BCG immunotherapy gives a high percentage of positive response, which is 55–65% for high-risk papillary tumors and 70–75% for carcinoma in situ (CIS) [33][34][35][36]. Unfortunately, as many as 25–45% of patients will not benefit from BCG therapy. In addition, about 40% of patients have relapse despite initial successes with BCG [21]. Despite the constant development of medicine and technology, the percentage of patients in whom BCG therapy does not have a positive effect remains similar to that reported in the early 1990s (30–35% of patients remain resistant to this method of treatment) [31][32]. Currently, patients can be divided into three groups: BCG resistant, BCG relapse, or BCG intolerance [37]. The differences between these groups remain extremely important because they can provide information on the response of individual patients to BCG therapy. Many studies are underway, including those showing promising early results in selected patients who do not respond to BCG but long-term results are still distant.

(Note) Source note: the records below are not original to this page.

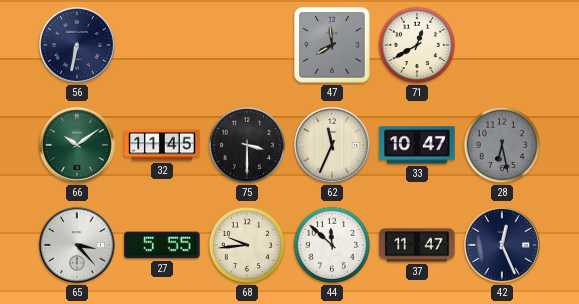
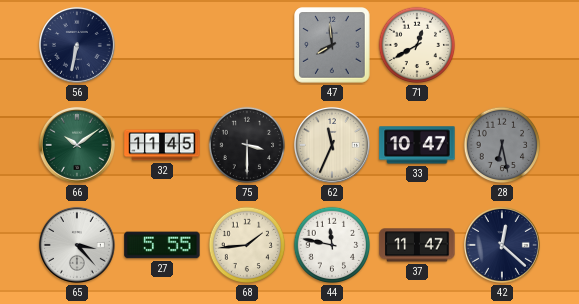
68: 9:44 -> 1:44
44: 11:52 -> 11:47
42: 12:26 -> 12:22
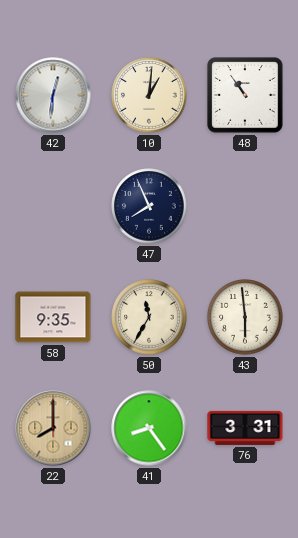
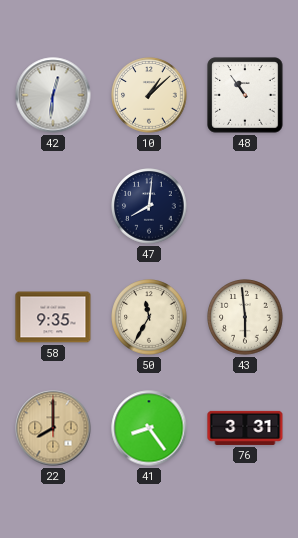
10: 1:01 -> 1:08
47: 7:56 -> 8:01
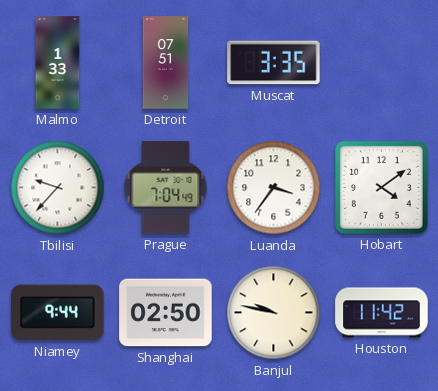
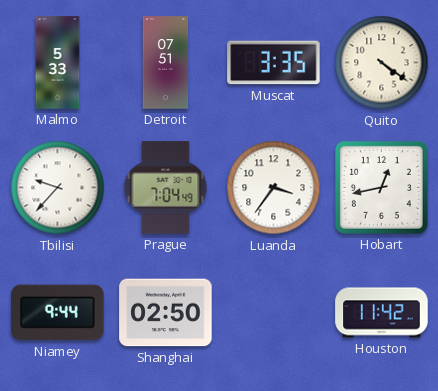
Malmo: 1:33 -> 5:33
Quito: none -> 4:21
Hobart: 4:09 -> 12:43
Banjul: 9:47 -> none
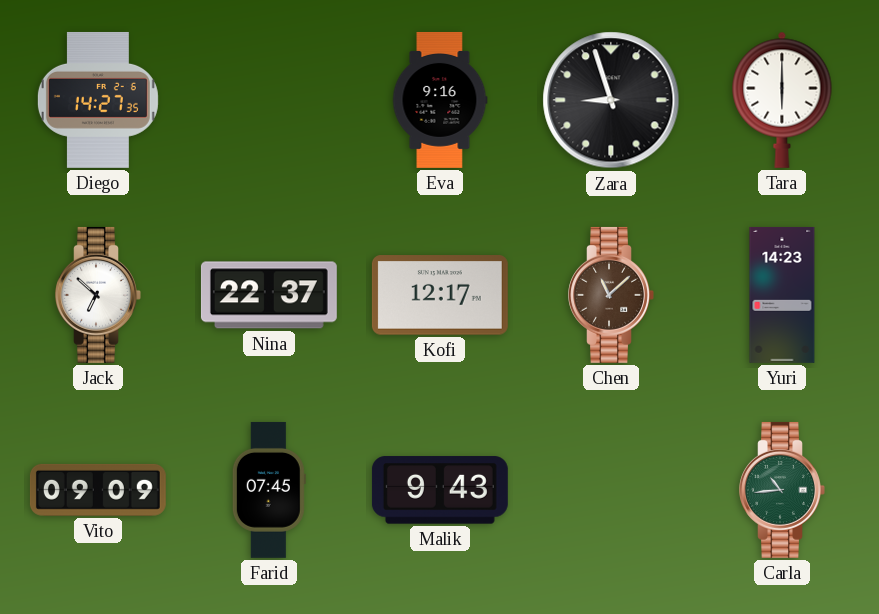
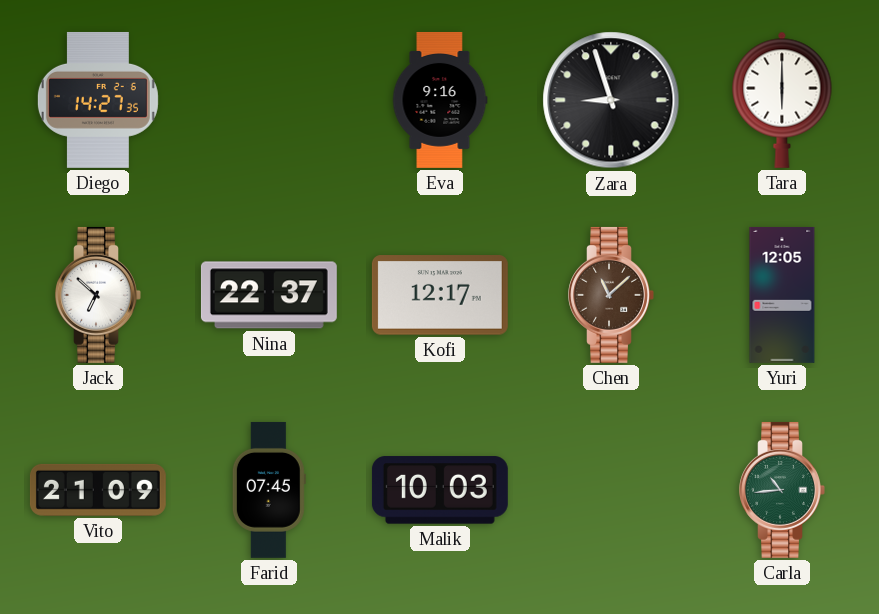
Yuri: 14:23 -> 12:05
Vito: 09:09 -> 21:09
Malik: 9:43 -> 10:03
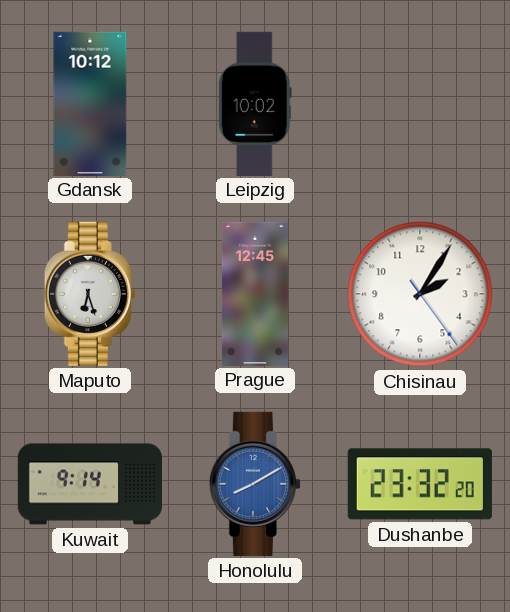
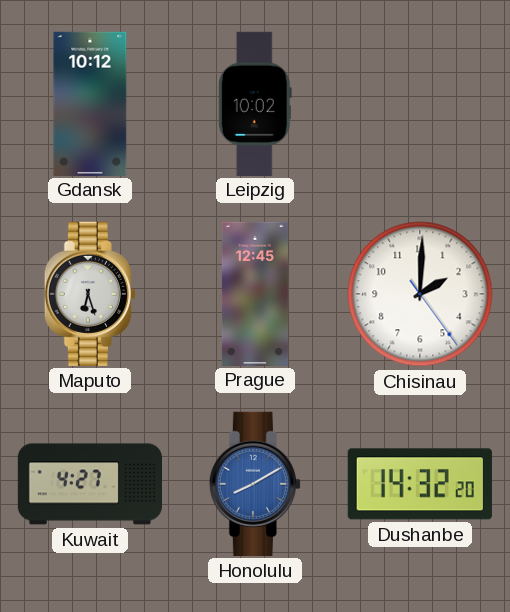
Chisinau: 2:05 -> 2:00
Kuwait: 9:14 -> 4:27
Dushanbe: 23:32 -> 14:32
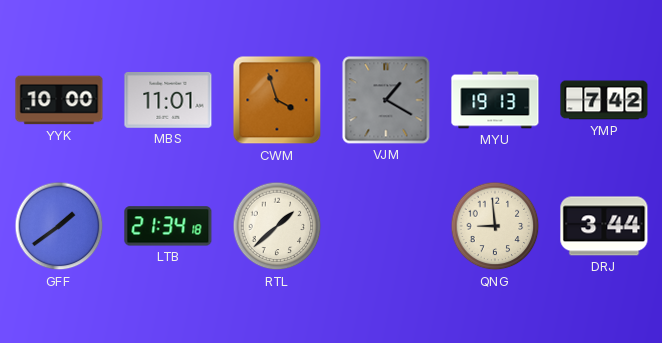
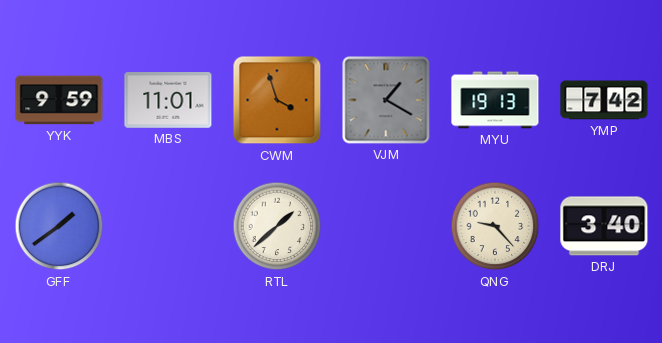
YYK: 10:00 -> 9:59
LTB: 21:34 -> none
QNG: 8:59 -> 9:23
DRJ: 3:44 -> 3:40
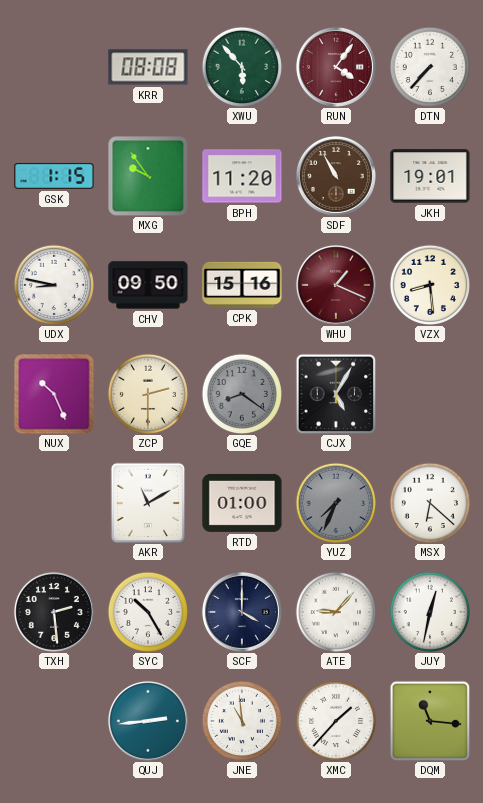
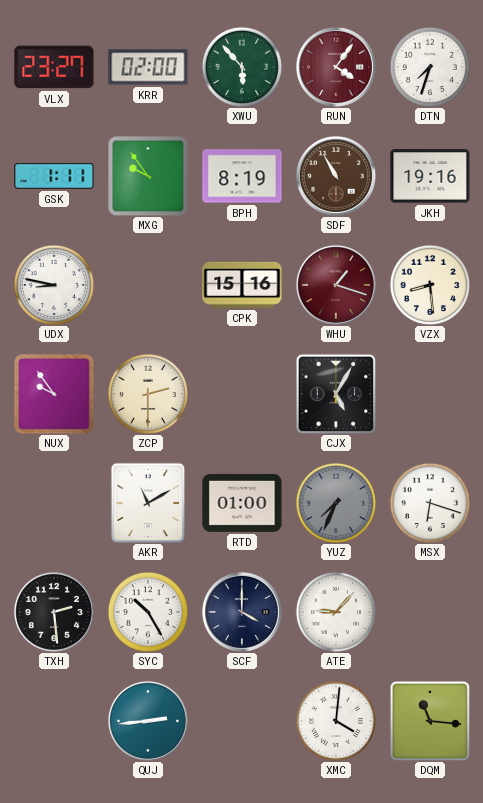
VLX: none -> 23:27
KRR: 08:08 -> 02:00
DTN: 7:37 -> 7:33
GSK: 1:15 -> 1:11
BPH: 11:20 -> 8:19
JKH: 19:01 -> 19:16
CHV: 09:50 -> none
WHU: 1:19 -> 1:18
NUX: 10:26 -> 9:54
GQE: 8:21 -> none
MSX: 6:22 -> 6:18
JUY: 12:32 -> none
JNE: 10:59 -> none
XMC: 1:37 -> 4:01
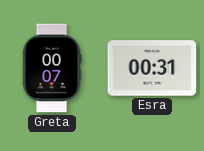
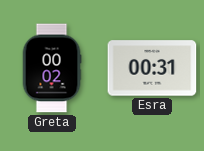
Greta: 00:07 -> 00:02
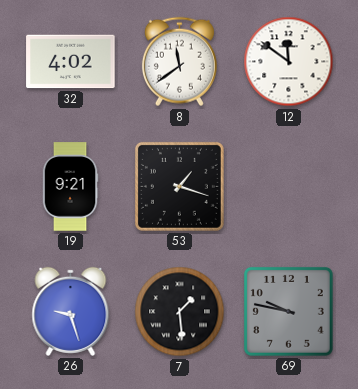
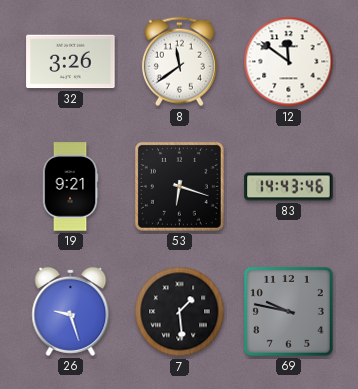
32: 4:02 -> 3:26
53: 1:18 -> 6:18
83: none -> 14:43
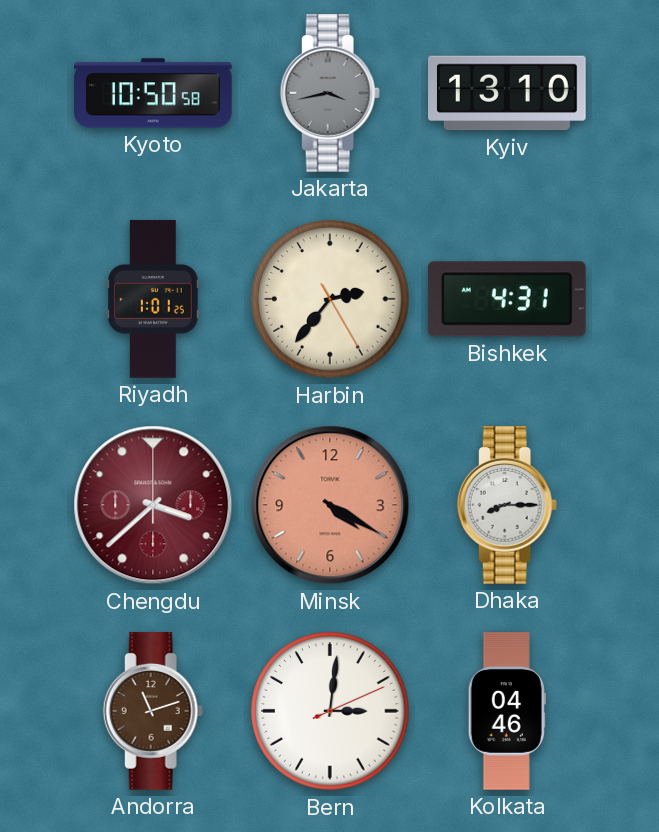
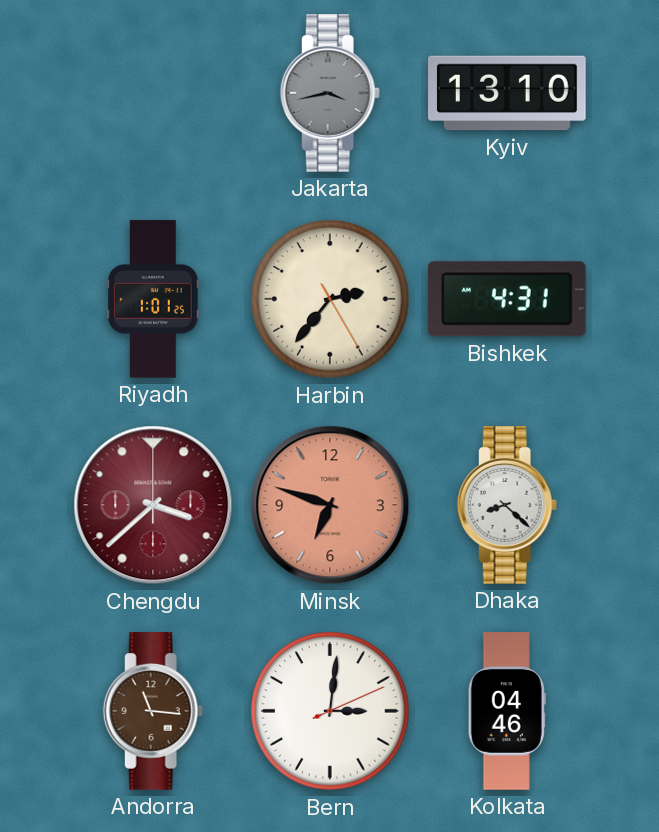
Kyoto: 10:50 -> none
Minsk: 4:20 -> 6:48
Dhaka: 8:15 -> 8:22
Andorra: 11:12 -> 11:16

For this reason, understanding the immunobiology of BCG-induced tumor immunity is necessary to tailor BCG treatment to specific patients and to improve efficacy as well as to reduce intolerance to this therapy.

While some researchers are still trying to refine the BCG treatment method, some teams have focused on other, equally promising, immunotherapies against bladder cancer.

3. Checkpoints’ Inhibitors Pathway

Responsiveness to checkpoint inhibitors (mainly PD-1/PD-L1 (programmed cell death protein-1/ programmed cell death protein ligand 1) and CTLA4 (cytotoxic T cell antigen)) is the key to successful cancer therapy, but still not every patient achieves clinical benefit [38]. Immune checkpoint efficacy is affected by various factors, among which tumor genomics, host germline genetics, PD-L1 levels, and gut microbiome may be enumerated [38]. Generally, in tumors, mutated or incorrectly expressed proteins are processed via the immunoproteasome into peptides that are usually loaded onto MHC (major histocompatibility complex) class I molecules, which further not always are able to elicit CD8+ T cell response [38]. This may lead to generating MHC-presented immunogenic neoepitopes [38]. It was shown, that once the intratumor heterogeneity rises, neoantigen-expressing clones became more homogenous with the differential expression of PD-L1 [39].

Also, mutations on several signaling pathways may influence the effectiveness of immune checkpoints inhibitors [39]. This was confirmed in bladder cancer for Janus kinase (JAK) signaling pathway, where negative regulator of JAK-SOCS3 (suppressor of cytokine signaling 3) was reduced, with simultaneous upregulation of miR-221 (micro RNA), leading to enhanced cell apoptosis, and attenuated cell proliferation [40]. Such dysregulation of JAK (Janus activated kinase)-STAT (signal transducer and activator of transcription) signaling pathway was also confirmed in patients with bladder cancer with high STAT3 expression [41].

Influence of the BC on cell cycle was also noticed, while some proteins like DEPDC1 (DEP domain containing 1) and MPHOSPH1 (M-phase phosphoprotein 1) are usually overexpressed in bladder cancer cells [42].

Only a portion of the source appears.